A. Statutory background

    Prior decisions of this court have discussed the history,
purpose, and operation of the Power Act. See, e.g., Nw.
Envtl. Def. Ctr. v. Bonneville Power Ass’n, 117 F.3d 1520,
1525–26, 1530–31 (9th Cir. 1997); Nw. Res. Info. Ctr.,
35 F.3d at 1377–79. The key source of conflict is that the
extensive system of hydroelectric dams in the Columbia
River Basin has been “a major factor in the decline of some
salmon and steelhead runs to a point of near extinction.” Nw.
Res. Info. Ctr., 35 F.3d at 1376 (quoting 126 Cong. Rec.

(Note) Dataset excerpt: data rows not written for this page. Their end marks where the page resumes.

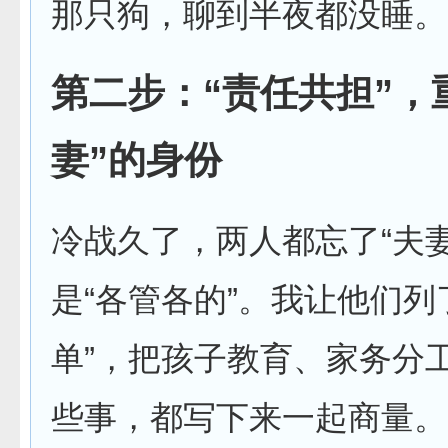
那只狗，聊到半夜都没睡。
第二步：“责任共担”，
妻”的身份
冷战久了，两人都忘了“夫
是“各管各的”。我让他们列
单”，把孩子教育、家务分
些事，都写下来一起商量。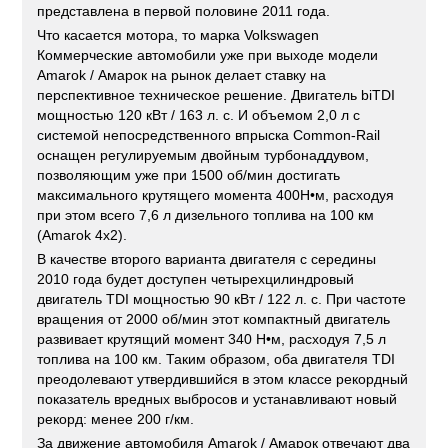
представлена в первой половине 2011 года.
Что касается мотора, то марка Volkswagen
Коммерческие автомобили уже при выходе модели
Amarok / Амарок на рынок делает ставку на
перспективное техническое решение. Двигатель biTDI
мощностью 120 кВт / 163 л. с. И объемом 2,0 л с
системой непосредственного впрыска Common-Rail
оснащен регулируемым двойным турбонаддувом,
позволяющим уже при 1500 об/мин достигать
максимального крутящего момента 400Н•м, расходуя
при этом всего 7,6 л дизельного топлива на 100 км
(Amarok 4x2).
В качестве второго варианта двигателя с середины
2010 года будет доступен четырехцилиндровый
двигатель TDI мощностью 90 кВт / 122 л. с. При частоте
вращения от 2000 об/мин этот компактный двигатель
развивает крутящий момент 340 Н•м, расходуя 7,5 л
топлива на 100 км. Таким образом, оба двигателя TDI
преодолевают утвердившийся в этом классе рекордный
показатель вредных выбросов и устанавливают новый
рекорд: менее 200 г/км.
За движение автомобиля Amarok / Амарок отвечают два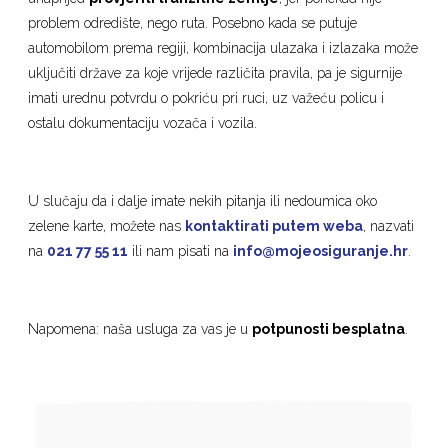
problem odredište, nego ruta. Posebno kada se putuje
automobilom prema regiji, kombinacija ulazaka i izlazaka može
uključiti države za koje vrijede različita pravila, pa je sigurnije
imati urednu potvrdu o pokriću pri ruci, uz važeću policu i
ostalu dokumentaciju vozača i vozila.
U slučaju da i dalje imate nekih pitanja ili nedoumica oko
zelene karte, možete nas
kontaktirati putem weba
, nazvati
na
021 77 55 11
ili nam pisati na
info@mojeosiguranje.hr
.
Napomena: naša usluga za vas je u
potpunosti besplatna
.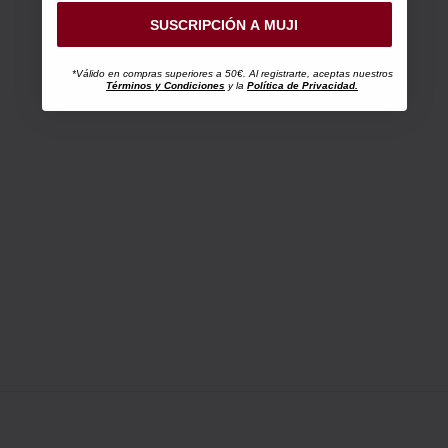
SUSCRIPCIÓN A MUJI
*Válido en compras superiores a 50€. Al registrarte, aceptas nuestros
Términos y Condiciones
y la
Política de Privacidad.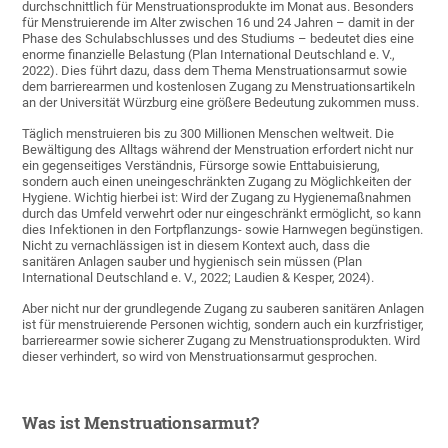
durchschnittlich für Menstruationsprodukte im Monat aus. Besonders
für Menstruierende im Alter zwischen 16 und 24 Jahren – damit in der
Phase des Schulabschlusses und des Studiums – bedeutet dies eine
enorme finanzielle Belastung (Plan International Deutschland e. V.,
2022). Dies führt dazu, dass dem Thema Menstruationsarmut sowie
dem barrierearmen und kostenlosen Zugang zu Menstruationsartikeln
an der Universität Würzburg eine größere Bedeutung zukommen muss.
Täglich menstruieren bis zu 300 Millionen Menschen weltweit. Die
Bewältigung des Alltags während der Menstruation erfordert nicht nur
ein gegenseitiges Verständnis, Fürsorge sowie Enttabuisierung,
sondern auch einen uneingeschränkten Zugang zu Möglichkeiten der
Hygiene. Wichtig hierbei ist: Wird der Zugang zu Hygienemaßnahmen
durch das Umfeld verwehrt oder nur eingeschränkt ermöglicht, so kann
dies Infektionen in den Fortpflanzungs- sowie Harnwegen begünstigen.
Nicht zu vernachlässigen ist in diesem Kontext auch, dass die
sanitären Anlagen sauber und hygienisch sein müssen (Plan
International Deutschland e. V., 2022; Laudien & Kesper, 2024).
Aber nicht nur der grundlegende Zugang zu sauberen sanitären Anlagen
ist für menstruierende Personen wichtig, sondern auch ein kurzfristiger,
barrierearmer sowie sicherer Zugang zu Menstruationsprodukten. Wird
dieser verhindert, so wird von Menstruationsarmut gesprochen.
Was ist Menstruationsarmut?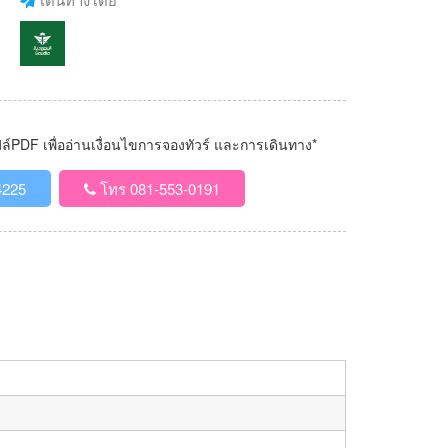
PDF เพื่ออ่านเงื่อนไขการจองทัวร์ และการเดินทาง*
4225
โทร 081-553-0191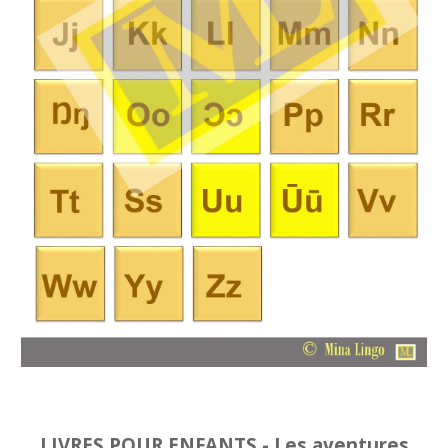
LIVRES POUR ENFANTS - Les aventures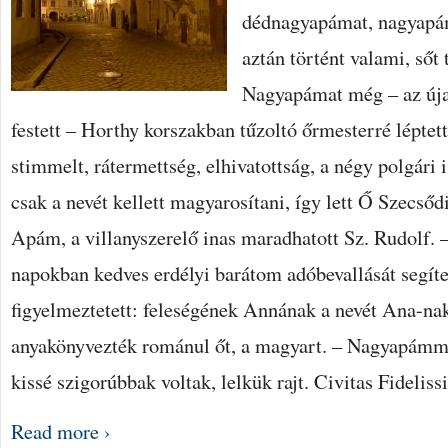
dédnagyapámat, nagyapám
aztán történt valami, sőt
Nagyapámat még – az úja
festett – Horthy korszakban tűzoltó őrmesterré léptet
stimmelt, rátermettség, elhivatottság, a négy polgári i
csak a nevét kellett magyarosítani, így lett Ő Szecsőd
Apám, a villanyszerelő inas maradhatott Sz. Rudolf. 
napokban kedves erdélyi barátom adóbevallását segíte
figyelmeztetett: feleségének Annának a nevét Ana-nak
anyakönyvezték románul őt, a magyart. – Nagyapámm
kissé szigorúbbak voltak, lelkük rajt. Civitas Fideli
Read more ›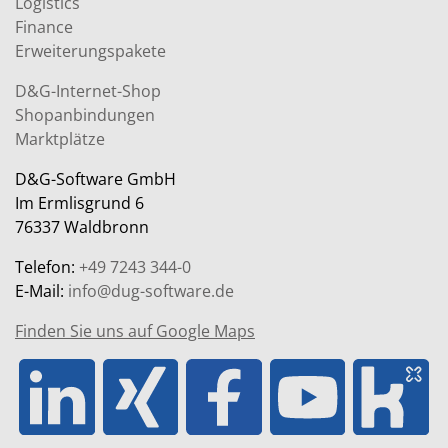
Logistics
Finance
Erweiterungspakete
D&G-Internet-Shop
Shopanbindungen
Marktplätze
D&G-Software GmbH
Im Ermlisgrund 6
76337 Waldbronn
Telefon:
+49 7243 344-0
E-Mail:
info@dug-software.de
Finden Sie uns auf Google Maps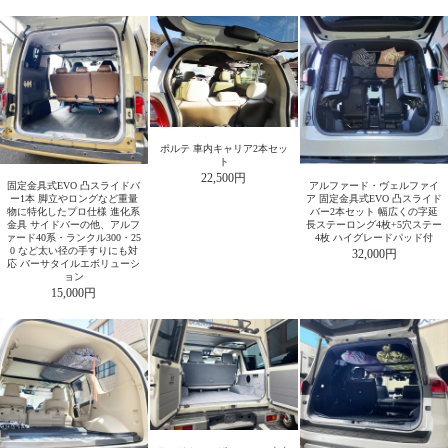
ポルテ 車内キャリア2本セッ
ト
22,500円
固定金具式EVO 凸スライドバ
アルファード・ヴェルファイ
ー1本 脚立やロングなど重量
ア 固定金具式EVO 凸スライド
物に特化したプロ仕様 進化系
バー2本セット 幅広くの字延
金具 サイドバーの他、アルフ
長ステーロング4枚+5穴ステー
ァード40系・ランクル300・25
4枚 ハイグレードパッド付
0 など太い径の手すりにも対
32,000円
応 バーサタイルエボリューシ
ョン
15,000円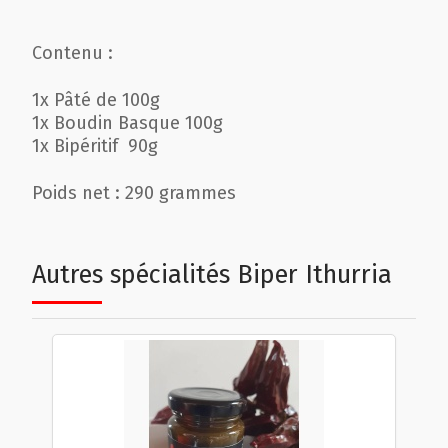
Contenu :
1x Pâté de 100g
1x Boudin Basque 100g
1x Bipéritif 90g
Poids net : 290 grammes
Autres spécialités Biper Ithurria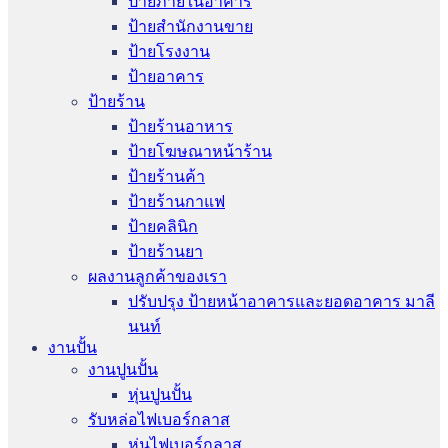
ป้ายภายในอาคาร
ป้ายสำนักงานขาย
ป้ายโรงงาน
ป้ายอาคาร
ป้ายร้าน
ป้ายร้านอาหาร
ป้ายโฆษณาหน้าร้าน
ป้ายร้านค้า
ป้ายร้านกาแฟ
ป้ายคลินิก
ป้ายร้านยา
ผลงานลูกค้าของเรา
ปรับปรุง ป้ายหน้าอาคารและยอดอาคาร มาลี
นนท์
งานปั้น
งานปูนปั้น
หุ่นปูนปั้น
รับหล่อไฟเบอร์กลาส
หุ่นไฟเบอร์กลาส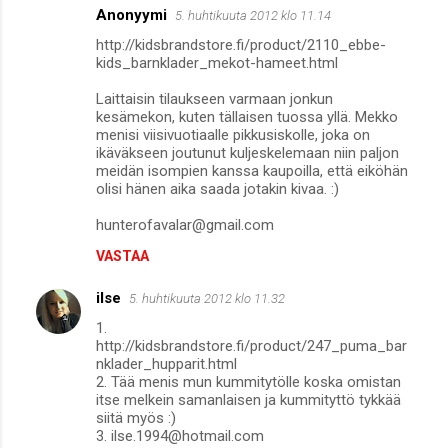
Anonyymi
5. huhtikuuta 2012 klo 11.14
http://kidsbrandstore.fi/product/2110_ebbe-
kids_barnklader_mekot-hameet.html
Laittaisin tilaukseen varmaan jonkun
kesämekon, kuten tällaisen tuossa yllä. Mekko
menisi viisivuotiaalle pikkusiskolle, joka on
ikäväkseen joutunut kuljeskelemaan niin paljon
meidän isompien kanssa kaupoilla, että eiköhän
olisi hänen aika saada jotakin kivaa. :)
hunterofavalar@gmail.com
VASTAA
ilse
5. huhtikuuta 2012 klo 11.32
1.
http://kidsbrandstore.fi/product/247_puma_bar
nklader_hupparit.html
2. Tää menis mun kummitytölle koska omistan
itse melkein samanlaisen ja kummityttö tykkää
siitä myös :)
3. ilse.1994@hotmail.com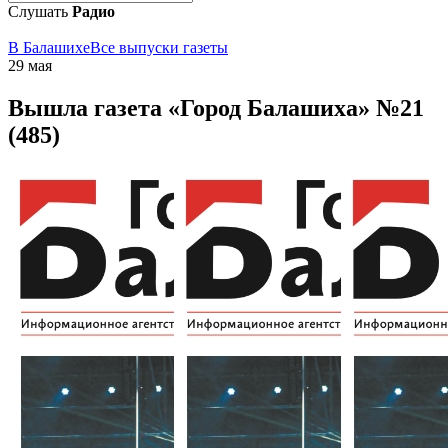
Слушать
Радио
В Балашихе
Все выпуски газеты
29 мая
Вышла газета «Город Балашиха» №21
(485)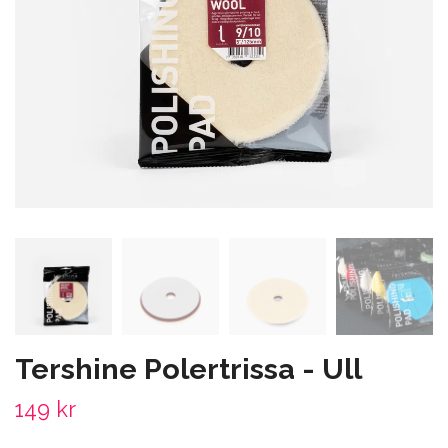
Tershine Polertrissa - Ull
149 kr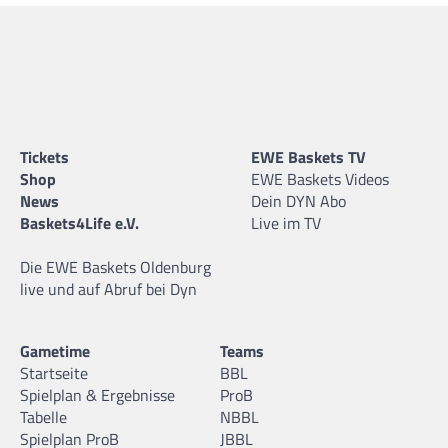
Tickets
EWE Baskets TV
Shop
EWE Baskets Videos
News
Dein DYN Abo
Baskets4Life e.V.
Live im TV
Die EWE Baskets Oldenburg
live und auf Abruf bei Dyn
Gametime
Teams
Startseite
BBL
Spielplan & Ergebnisse
ProB
Tabelle
NBBL
Spielplan ProB
JBBL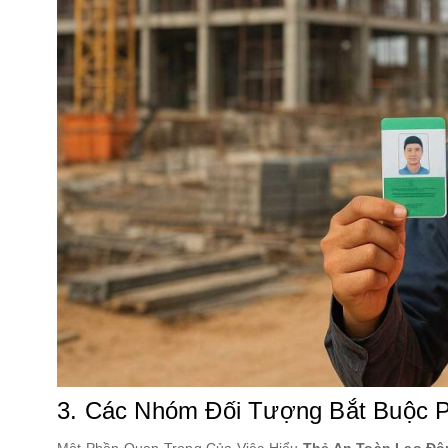
3. Các Nhóm Đối Tượng Bắt Buộc P
Một Phần Quan Trọng Của Việc Hiểu
Thẻ An Toàn Lao Độ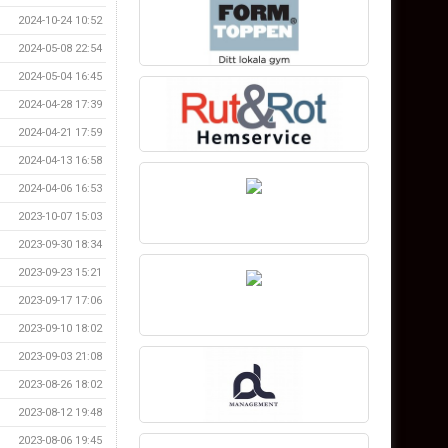
2024-10-24 10:52
2024-05-08 22:54
2024-05-04 16:45
2024-04-28 17:39
2024-04-21 17:59
2024-04-13 16:58
2024-04-06 16:53
2023-10-07 15:03
2023-09-30 18:34
2023-09-23 15:21
2023-09-17 17:06
2023-09-10 18:02
2023-09-03 21:08
2023-08-26 18:02
2023-08-12 19:48
2023-08-06 19:45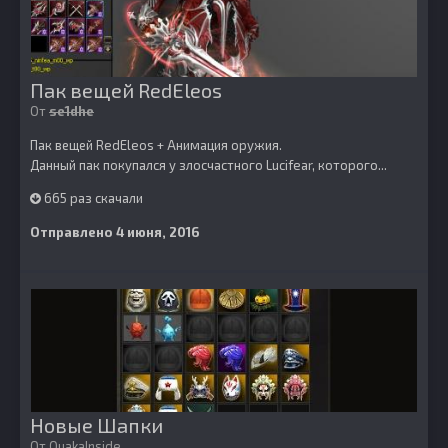
Пак вещей RedEleos
От
se1dhe
Пак вещей RedEleos + Анимация оружия.
Данный пак покупался у злосчастного Lucifear, которого...
665 раз скачали
Отправлено
4 июня, 2016
Новые Шапки
От
QuakaInside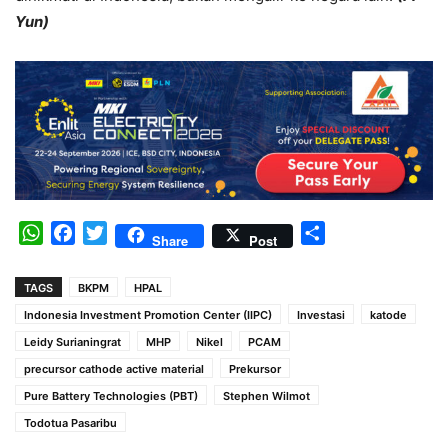
Yun)
WhatsApp
Facebook
Twitter
Share
Share
Post
TAGS
BKPM
HPAL
Indonesia Investment Promotion Center (IIPC)
Investasi
katode
Leidy Surianingrat
MHP
Nikel
PCAM
precursor cathode active material
Prekursor
Pure Battery Technologies (PBT)
Stephen Wilmot
Todotua Pasaribu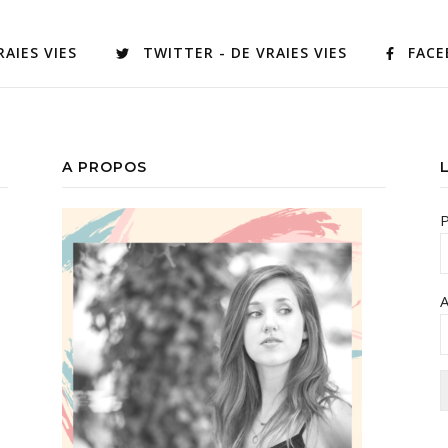
AIES VIES
TWITTER - DE VRAIES VIES
FACE
A PROPOS
A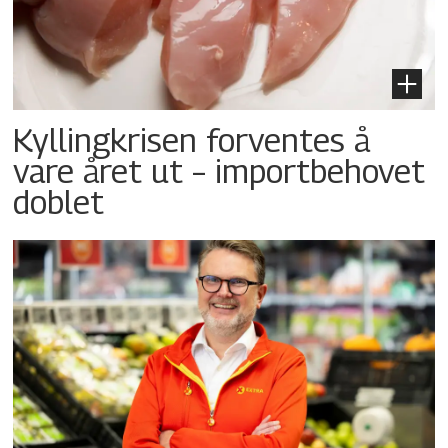
Kyllingkrisen forventes å
vare året ut – importbehovet
doblet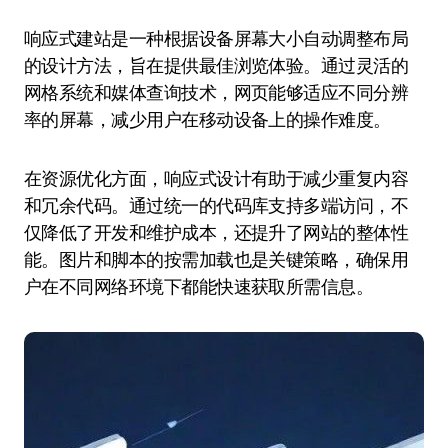
响应式建站是一种根据设备屏幕大小自动调整布局
的设计方法，旨在提供最佳浏览体验。通过灵活的
网格系统和媒体查询技术，网页能够适应不同分辨
率的屏幕，减少用户在移动设备上的操作难度。
在资源优化方面，响应式设计有助于减少重复内容
和冗余代码。通过统一的代码库支持多端访问，不
仅降低了开发和维护成本，还提升了网站的整体性
能。图片和脚本的按需加载也是关键策略，确保用
户在不同网络环境下都能快速获取所需信息。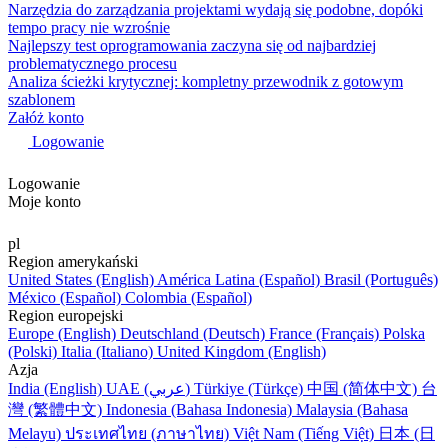
Narzędzia do zarządzania projektami wydają się podobne, dopóki
tempo pracy nie wzrośnie
Najlepszy test oprogramowania zaczyna się od najbardziej
problematycznego procesu
Analiza ścieżki krytycznej: kompletny przewodnik z gotowym
szablonem
Załóż konto
Logowanie
Logowanie
Moje konto
pl
Region amerykański
United States (English)
América Latina (Español)
Brasil (Português)
México (Español)
Colombia (Español)
Region europejski
Europe (English)
Deutschland (Deutsch)
France (Français)
Polska
(Polski)
Italia (Italiano)
United Kingdom (English)
Azja
India (English)
UAE (عربي)
Türkiye (Türkçe)
中国 (简体中文)
台
灣 (繁體中文)
Indonesia (Bahasa Indonesia)
Malaysia (Bahasa
Melayu)
ประเทศไทย (ภาษาไทย)
Việt Nam (Tiếng Việt)
日本 (日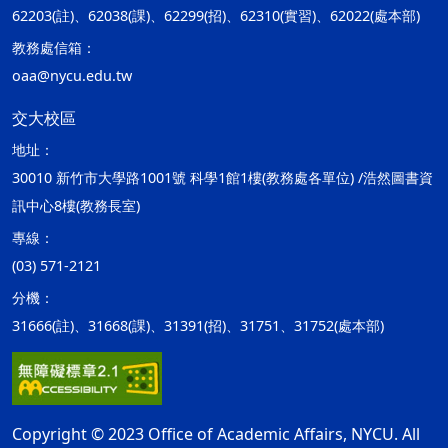
62203(註)、62038(課)、62299(招)、62310(實習)、62022(處本部)
教務處信箱：
oaa@nycu.edu.tw
交大校區
地址：
30010 新竹市大學路1001號 科學1館1樓(教務處各單位) /浩然圖書資
訊中心8樓(教務長室)
專線：
(03) 571-2121
分機：
31666(註)、31668(課)、31391(招)、31751、31752(處本部)
Copyright © 2023 Office of Academic Affairs, NYCU. All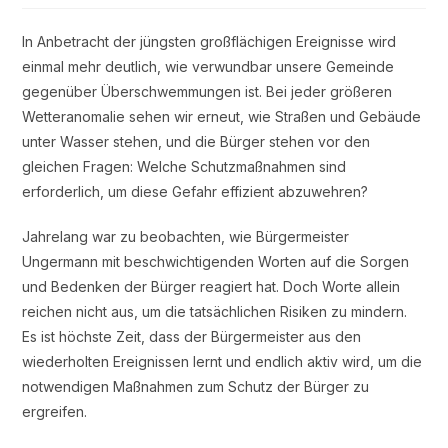
In Anbetracht der jüngsten großflächigen Ereignisse wird
einmal mehr deutlich, wie verwundbar unsere Gemeinde
gegenüber Überschwemmungen ist. Bei jeder größeren
Wetteranomalie sehen wir erneut, wie Straßen und Gebäude
unter Wasser stehen, und die Bürger stehen vor den
gleichen Fragen: Welche Schutzmaßnahmen sind
erforderlich, um diese Gefahr effizient abzuwehren?
Jahrelang war zu beobachten, wie Bürgermeister
Ungermann mit beschwichtigenden Worten auf die Sorgen
und Bedenken der Bürger reagiert hat. Doch Worte allein
reichen nicht aus, um die tatsächlichen Risiken zu mindern.
Es ist höchste Zeit, dass der Bürgermeister aus den
wiederholten Ereignissen lernt und endlich aktiv wird, um die
notwendigen Maßnahmen zum Schutz der Bürger zu
ergreifen.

H10687 (1980)). Hydroelectric dams have a destructive
cumulative effect on salmon and steelhead fish (collectively
referred to as “anadromous fish” because they spawn in
freshwater, reach maturity in saltwater, and then return to
freshwater to reproduce) mostly because they impede the path
of juvenile fish to the ocean. Id. at 1376 & n.5.

    The “devastating losses of salmon and steelhead in the
mid-1970s” prompted Congress to enact the Fish and Wildlife
Coordination Act, 16 U.S.C. §§ 661–666c, in 1976. Nw. Res.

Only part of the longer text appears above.